§ **Exercise**
The lines needed are those below that contain the word "soțul"; copy each one.

Saved data entries
★ ★ ★ ★

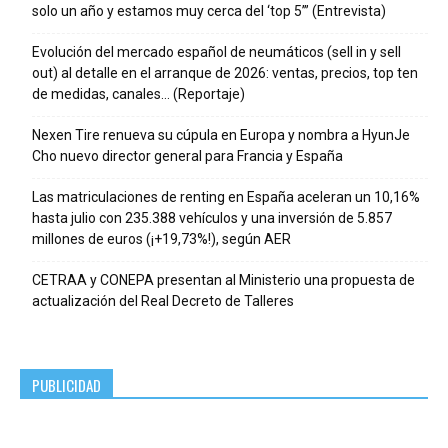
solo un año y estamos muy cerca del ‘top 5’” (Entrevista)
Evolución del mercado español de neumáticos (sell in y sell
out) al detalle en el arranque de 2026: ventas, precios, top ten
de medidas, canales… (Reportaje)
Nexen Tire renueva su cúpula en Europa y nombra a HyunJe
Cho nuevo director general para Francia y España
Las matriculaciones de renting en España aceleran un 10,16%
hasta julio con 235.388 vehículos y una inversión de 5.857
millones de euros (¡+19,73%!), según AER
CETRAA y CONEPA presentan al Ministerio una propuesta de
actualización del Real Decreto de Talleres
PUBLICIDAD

★ ★ ★ ★

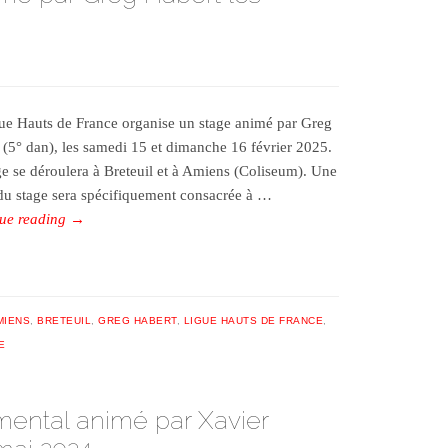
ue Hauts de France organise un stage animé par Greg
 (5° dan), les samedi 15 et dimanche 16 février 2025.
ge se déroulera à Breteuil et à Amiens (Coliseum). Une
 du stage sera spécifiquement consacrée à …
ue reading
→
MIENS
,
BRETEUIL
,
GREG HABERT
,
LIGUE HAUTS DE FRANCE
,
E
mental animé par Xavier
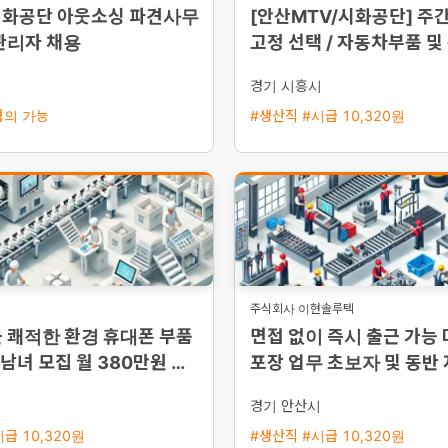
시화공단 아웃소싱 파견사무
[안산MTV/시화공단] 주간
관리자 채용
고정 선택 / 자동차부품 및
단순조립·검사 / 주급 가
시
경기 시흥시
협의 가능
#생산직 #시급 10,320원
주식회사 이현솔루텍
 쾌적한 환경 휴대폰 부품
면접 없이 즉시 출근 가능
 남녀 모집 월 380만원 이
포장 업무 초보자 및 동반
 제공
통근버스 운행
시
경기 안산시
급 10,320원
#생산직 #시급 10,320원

★ ★ ★ ★

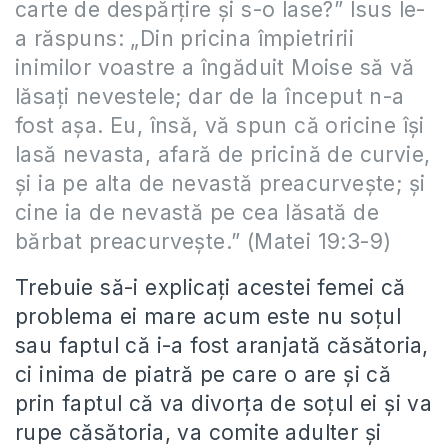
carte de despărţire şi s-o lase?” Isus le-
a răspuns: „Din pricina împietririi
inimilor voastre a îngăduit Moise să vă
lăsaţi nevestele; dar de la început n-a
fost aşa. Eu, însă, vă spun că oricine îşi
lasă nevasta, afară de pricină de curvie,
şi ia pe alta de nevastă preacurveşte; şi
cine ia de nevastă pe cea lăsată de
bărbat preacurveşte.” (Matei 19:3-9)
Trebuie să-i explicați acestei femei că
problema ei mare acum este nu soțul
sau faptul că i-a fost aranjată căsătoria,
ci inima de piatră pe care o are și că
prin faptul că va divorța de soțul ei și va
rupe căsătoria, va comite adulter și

★ ★ ★ ★

§ **Written solution**
problema ei mare acum este nu soțul
prin faptul că va divorța de soțul ei și va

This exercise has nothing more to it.